Poetry Samples

Blue. Van Gogh.

 

     The horizon line disappears, and I am lost in the sky after the bough breaks. I remember the startle gesture of babies—their reflexive flailing of arms and legs as they tried to regain a grip. In this landscape, I cannot find the door. Any set of lines will help me: branches, leaf fingers, a peripheral blur of field.

     The painter translates his idiom: green means downward. Heaven is upside. So much depends on depth, width, and how high the blue stretches. Mobile clouds cannot hold one position.

     But finally, the painter also succumbs. He inverts himself, like “The Fool” in the tarot card. Blood rushes to his head and turns blue. Leaves open pores to sun and absorb its blue. The painter’s eyes turn the color of heaven, and everything he touches is blue. He is a Midas turning the world blue instead of gold. He creates an indigo-blue prism.

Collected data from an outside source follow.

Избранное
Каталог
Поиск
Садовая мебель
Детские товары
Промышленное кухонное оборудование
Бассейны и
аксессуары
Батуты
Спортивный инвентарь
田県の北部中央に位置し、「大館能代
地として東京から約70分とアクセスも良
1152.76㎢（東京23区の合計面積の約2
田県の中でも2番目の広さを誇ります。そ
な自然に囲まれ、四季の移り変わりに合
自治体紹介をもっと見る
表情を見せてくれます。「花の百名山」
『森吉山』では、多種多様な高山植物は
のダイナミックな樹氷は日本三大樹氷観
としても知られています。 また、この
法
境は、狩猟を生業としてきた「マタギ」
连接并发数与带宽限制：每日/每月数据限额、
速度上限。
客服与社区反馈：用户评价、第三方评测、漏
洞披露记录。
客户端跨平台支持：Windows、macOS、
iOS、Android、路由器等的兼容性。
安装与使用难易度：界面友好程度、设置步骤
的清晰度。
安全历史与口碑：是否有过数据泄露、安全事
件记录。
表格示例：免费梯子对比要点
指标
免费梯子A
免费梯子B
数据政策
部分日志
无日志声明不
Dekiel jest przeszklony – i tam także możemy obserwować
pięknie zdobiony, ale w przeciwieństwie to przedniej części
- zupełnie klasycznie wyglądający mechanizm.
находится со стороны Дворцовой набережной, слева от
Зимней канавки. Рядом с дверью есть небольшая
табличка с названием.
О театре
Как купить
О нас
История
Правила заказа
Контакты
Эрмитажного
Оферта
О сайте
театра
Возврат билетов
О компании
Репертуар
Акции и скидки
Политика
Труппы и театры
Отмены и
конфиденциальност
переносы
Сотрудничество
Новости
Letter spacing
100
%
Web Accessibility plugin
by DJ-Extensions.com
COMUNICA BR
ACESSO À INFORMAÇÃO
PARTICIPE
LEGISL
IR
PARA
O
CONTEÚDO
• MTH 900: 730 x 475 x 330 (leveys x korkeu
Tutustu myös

     Like Van Gogh, his background twists into foreground. Blue veins leave his body and ascend. I can call them branches. I can call them pieces of sky. (From 3 Voices, Blue Heron, 2008)

 

Columbarium Garden

 

Cold sun brings this mourning season to an end

one year since my mother’s death. Last winter thaw

my brother shoveled clay-dirt, she called it gumbo,

over powdery substance the crematorium sent us

 

not her, but fine, lightened granules—all else

rendered into invisible elements. That handful

from the pouch, un-boxed, was tucked into plotted soil,

the churchyard columbarium, under a brass plaque

 

and brick retaining wall, scant semblance of permanence.

Now my mother is a garden—lilies and chrysanthemums

feeding from that slight, dampened, decomposing ash.

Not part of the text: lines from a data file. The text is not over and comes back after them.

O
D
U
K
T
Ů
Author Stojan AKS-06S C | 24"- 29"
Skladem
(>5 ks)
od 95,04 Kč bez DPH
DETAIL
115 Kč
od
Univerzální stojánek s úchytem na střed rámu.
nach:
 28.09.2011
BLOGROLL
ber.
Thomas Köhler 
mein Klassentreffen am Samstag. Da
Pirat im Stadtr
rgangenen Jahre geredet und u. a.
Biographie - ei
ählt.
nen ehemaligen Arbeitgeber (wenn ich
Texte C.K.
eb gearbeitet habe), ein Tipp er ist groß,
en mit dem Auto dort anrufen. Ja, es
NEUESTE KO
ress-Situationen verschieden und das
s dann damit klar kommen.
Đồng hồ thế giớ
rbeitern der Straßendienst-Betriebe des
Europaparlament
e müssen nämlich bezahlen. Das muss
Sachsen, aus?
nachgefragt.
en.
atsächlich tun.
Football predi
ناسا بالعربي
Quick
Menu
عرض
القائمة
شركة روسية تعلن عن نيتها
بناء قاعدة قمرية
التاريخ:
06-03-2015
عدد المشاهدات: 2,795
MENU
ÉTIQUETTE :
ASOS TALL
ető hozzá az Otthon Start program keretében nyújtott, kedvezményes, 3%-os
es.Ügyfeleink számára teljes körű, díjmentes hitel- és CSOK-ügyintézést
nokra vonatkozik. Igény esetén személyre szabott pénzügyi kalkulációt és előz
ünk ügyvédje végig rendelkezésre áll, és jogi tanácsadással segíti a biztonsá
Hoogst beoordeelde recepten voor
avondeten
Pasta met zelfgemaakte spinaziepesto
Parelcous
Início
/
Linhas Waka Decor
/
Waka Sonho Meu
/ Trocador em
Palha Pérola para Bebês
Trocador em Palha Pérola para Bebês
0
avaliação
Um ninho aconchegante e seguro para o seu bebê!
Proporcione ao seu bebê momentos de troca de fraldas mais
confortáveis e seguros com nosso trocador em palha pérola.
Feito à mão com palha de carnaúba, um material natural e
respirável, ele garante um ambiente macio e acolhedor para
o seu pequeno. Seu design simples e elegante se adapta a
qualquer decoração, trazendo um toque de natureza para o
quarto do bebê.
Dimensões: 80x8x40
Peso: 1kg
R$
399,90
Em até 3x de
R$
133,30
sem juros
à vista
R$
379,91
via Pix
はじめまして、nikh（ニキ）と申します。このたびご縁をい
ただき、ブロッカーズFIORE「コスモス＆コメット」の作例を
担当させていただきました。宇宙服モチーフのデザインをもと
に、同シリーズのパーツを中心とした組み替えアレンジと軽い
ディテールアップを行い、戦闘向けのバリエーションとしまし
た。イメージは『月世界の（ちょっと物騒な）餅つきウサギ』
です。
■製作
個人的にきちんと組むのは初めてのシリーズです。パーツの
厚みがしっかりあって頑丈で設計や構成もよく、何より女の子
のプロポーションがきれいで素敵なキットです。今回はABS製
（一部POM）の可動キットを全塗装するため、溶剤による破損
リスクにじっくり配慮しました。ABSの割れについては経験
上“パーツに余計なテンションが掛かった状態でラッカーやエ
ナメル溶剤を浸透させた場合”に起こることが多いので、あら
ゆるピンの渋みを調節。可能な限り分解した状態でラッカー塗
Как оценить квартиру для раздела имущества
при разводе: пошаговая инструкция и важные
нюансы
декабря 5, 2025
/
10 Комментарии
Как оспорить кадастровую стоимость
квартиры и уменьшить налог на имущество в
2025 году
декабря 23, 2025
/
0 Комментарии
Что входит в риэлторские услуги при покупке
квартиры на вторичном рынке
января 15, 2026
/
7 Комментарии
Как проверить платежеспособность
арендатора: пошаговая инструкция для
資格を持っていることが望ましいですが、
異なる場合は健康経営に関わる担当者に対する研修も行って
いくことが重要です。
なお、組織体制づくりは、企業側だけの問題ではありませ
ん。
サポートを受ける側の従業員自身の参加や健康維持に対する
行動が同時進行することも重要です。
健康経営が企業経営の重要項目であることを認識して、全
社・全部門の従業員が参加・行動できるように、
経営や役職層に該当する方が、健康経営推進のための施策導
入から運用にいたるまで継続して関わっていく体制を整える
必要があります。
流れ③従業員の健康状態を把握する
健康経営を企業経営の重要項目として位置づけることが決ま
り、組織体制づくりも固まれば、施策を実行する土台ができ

Her voice stilled. One ruddy robin in the grass, dipping.

 

 

 

My Grandfather Raises Rabbits

 

In his exile my Lenape grandfather raised rabbits—

angora, cinnamon, French lop with downturned ears.

The spirit of rabbits— Muschgingus—never came to him

but plenty of fur-coated, meaty animals bred

in the backyard cages stacked across the lot.

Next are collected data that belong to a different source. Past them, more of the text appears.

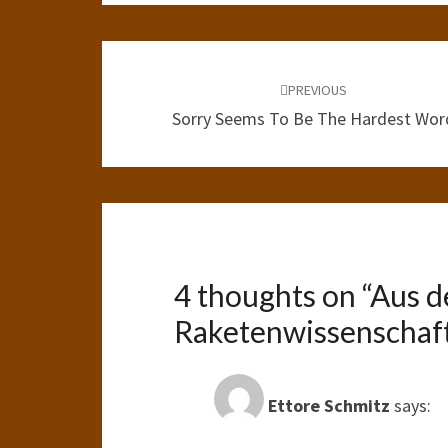
Post
navigation
PREVIOUS
Sorry Seems To Be The Hardest Wor
4 thoughts on “
Aus d
Raketenwissenschaftl
Ettore Schmitz
says:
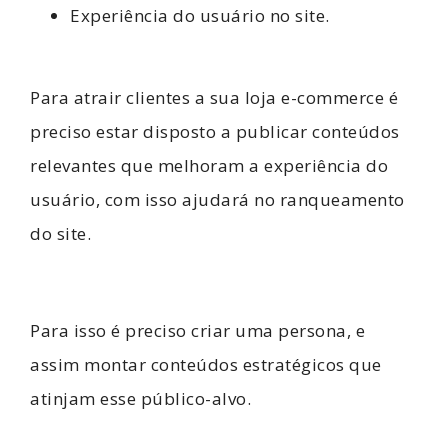
Experiência do usuário no site.
Para atrair clientes a sua loja e-commerce é
preciso estar disposto a publicar conteúdos
relevantes que melhoram a experiência do
usuário, com isso ajudará no ranqueamento
do site.
Para isso é preciso criar uma persona, e
assim montar conteúdos estratégicos que
atinjam esse público-alvo.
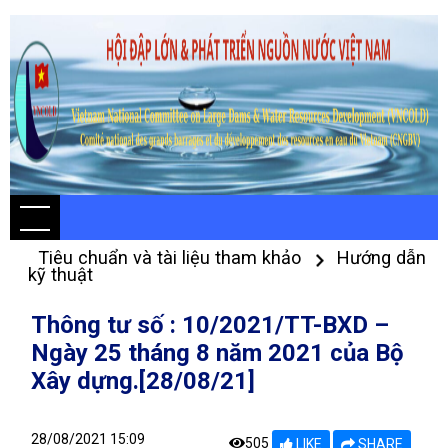
Tiêu chuẩn và tài liệu tham khảo
Hướng dẫn
kỹ thuật
Thông tư số : 10/2021/TT-BXD –
Ngày 25 tháng 8 năm 2021 của Bộ
Xây dựng.[28/08/21]
28/08/2021 15:09
505
LIKE
SHARE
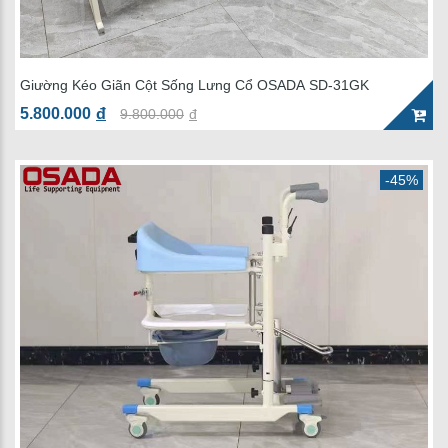
Giường Kéo Giãn Cột Sống Lưng Cổ OSADA SD-31GK
5.800.000
đ
9.800.000
đ
-45%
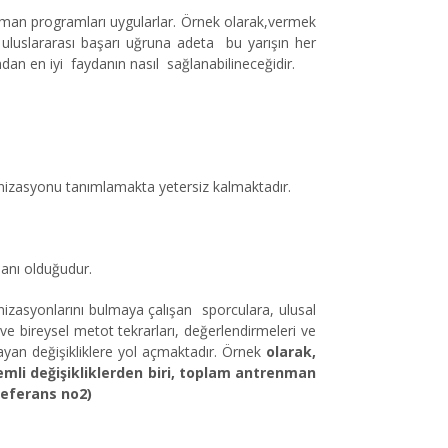
nman programları uygularlar. Örnek olarak,vermek
r uluslararası başarı uğruna adeta bu yarışın her
ndan en iyi faydanın nasıl sağlanabilineceğidir.
nizasyonu tanımlamakta yetersiz kalmaktadır.
lanı olduğudur.
nizasyonlarını bulmaya çalışan sporculara, ulusal
 ve bireysel metot tekrarları, değerlendirmeleri ve
layan değişikliklere yol açmaktadır. Örnek
olarak,
mli değişikliklerden biri, toplam antrenman
referans no2)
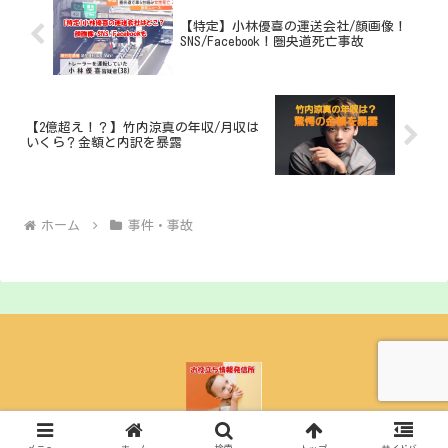
【特定】小林優喜の運送会社/顔画像！
SNS/Facebook！圏央道死亡事故
【2億超え！？】竹内涼真の年収/月収は
いくら？金額と内訳を暴露
ホーム
事件・事故
© 2023 お役立ち情報発信所.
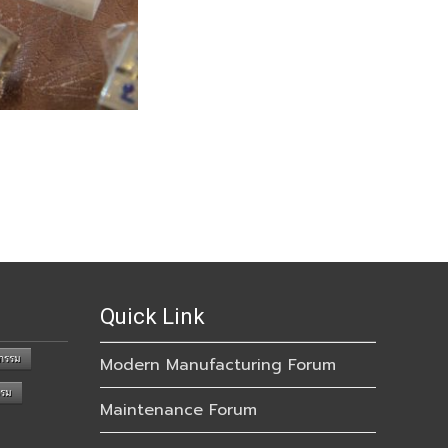
Quick Link
กรรม
Modern Manufacturing Forum
รรม
Maintenance Forum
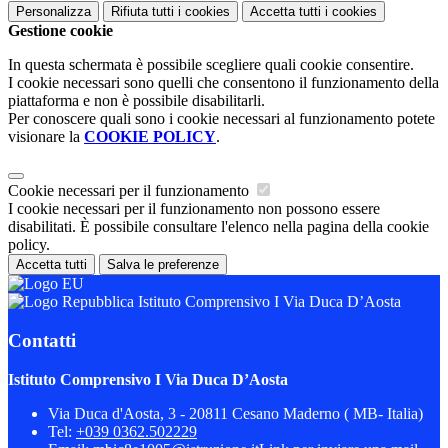
Personalizza
Rifiuta tutti
i cookies
Accetta tutti
i cookies
Gestione cookie
In questa schermata è possibile scegliere quali cookie consentire.
I cookie necessari sono quelli che consentono il funzionamento della
piattaforma e non è possibile disabilitarli.
Per conoscere quali sono i cookie necessari al funzionamento potete
visionare la
COOKIE POLICY
.
Cookie necessari per il funzionamento
I cookie necessari per il funzionamento non possono essere
disabilitati. È possibile consultare l'elenco nella pagina della cookie
policy.
Accetta tutti
Salva le preferenze
Istituto Comprensivo I Via Duca D’Aosta
Contatti
Istituto Comprensivo I Via Duca D’Aosta
Via Duca d'Aosta, 3 - 20811 Cesano Maderno ( MB- Italia)
Tel:
+039 0362.502229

He dressed them out at ten pounds and traded

for milk and eggs. He entered the fair for cash.

 

The Depression deepened but rabbits cared nothing

about money, only slant of winter sun, water

and the smell of littermates. They ate anything green

and quietly watched him move about the pens

as he stayed away from his brothers and mother,

as, in town, he learned to get by on his own.